In object detection, post-processing methods like Non-maximum Suppression (NMS) are widely used. NMS can substantially reduce the number of false positive detections but may still keep some detections with low objectness scores. In order to find the exact number of objects and their labels in the image, we propose a post processing method called Detection Selection Algorithm (DSA) which is used after NMS or related methods. DSA greedily selects a subset of detected bounding boxes, together with full object reconstructions that give the interpretation of the whole image with highest likelihood, taking into account object occlusions. The algorithm consists of four components. First, we add an occlusion branch to Faster R-CNN to obtain occlusion relationships between objects. Second, we develop a single reconstruction algorithm which can reconstruct the whole appearance of an object given its visible part, based on the optimization of latent variables of a trained generative network which we call the decoder. Third, we propose a whole reconstruction algorithm which generates the joint reconstruction of all objects in a hypothesized interpretation, taking into account occlusion ordering. Finally we propose a greedy algorithm that incrementally adds or removes detections from a list to maximize the likelihood of the corresponding interpretation. DSA with NMS or Soft-NMS can achieve better results than NMS or Soft-NMS themselves, as is illustrated in our experiments on synthetic images with mutiple 3d objects.

翻译：在目标检测中，诸如非极大值抑制（NMS）等后处理方法被广泛使用。
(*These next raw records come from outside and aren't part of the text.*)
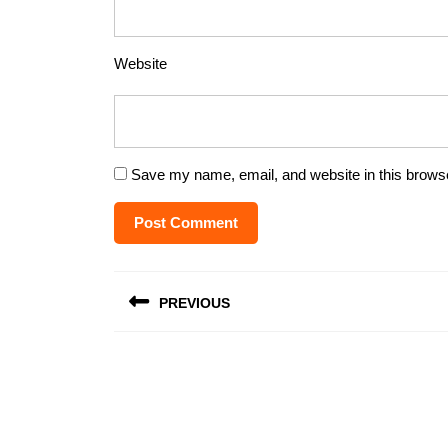
Website
Save my name, email, and website in this browse
Post
PREVIOUS
navigation
Previous
post:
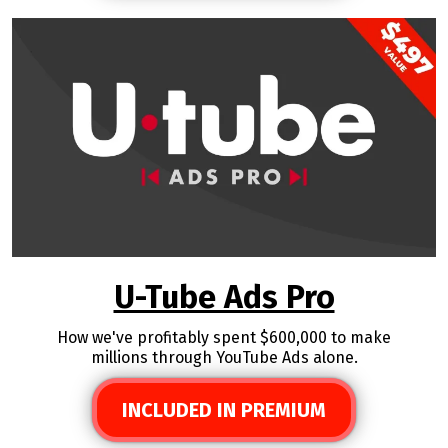
U-Tube Ads Pro
How we've profitably spent $600,000 to make
millions through YouTube Ads alone.
INCLUDED IN PREMIUM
NMS 能大幅减少假阳性检测的数量，但仍可能保留一些目标性分数较低的检测结果。为了精确确定图像中物体的数量及其标签，我们提出了一种名为检测选择算法（DSA）的后处理方法，该方法在 NMS 或相关方法之后使用。DSA 贪婪地选择一组检测到的边界框，并附带完整的物体重建结果，从而以最高似然性给出整幅图像的解释，同时考虑物体间的遮挡关系。该算法包含四个组成部分。首先，我们在 Faster R-CNN 中添加一个遮挡分支，以获取物体间的遮挡关系。其次，我们开发了一种单一重建算法，该算法能够根据物体的可见部分重建其完整外观，基于对训练好的生成网络（称为解码器）的潜变量优化。第三，我们提出了一种整体重建算法，该算法在考虑遮挡顺序的情况下，生成假设解释中所有物体的联合重建结果。最后，我们提出了一种贪婪算法，通过从列表中逐步添加或移除检测结果，以最大化相应解释的似然性。在我们的实验（涉及包含多个三维物体的合成图像）中，结合 NMS 或 Soft-NMS 的 DSA 相比单独使用 NMS 或 Soft-NMS 能获得更优的结果。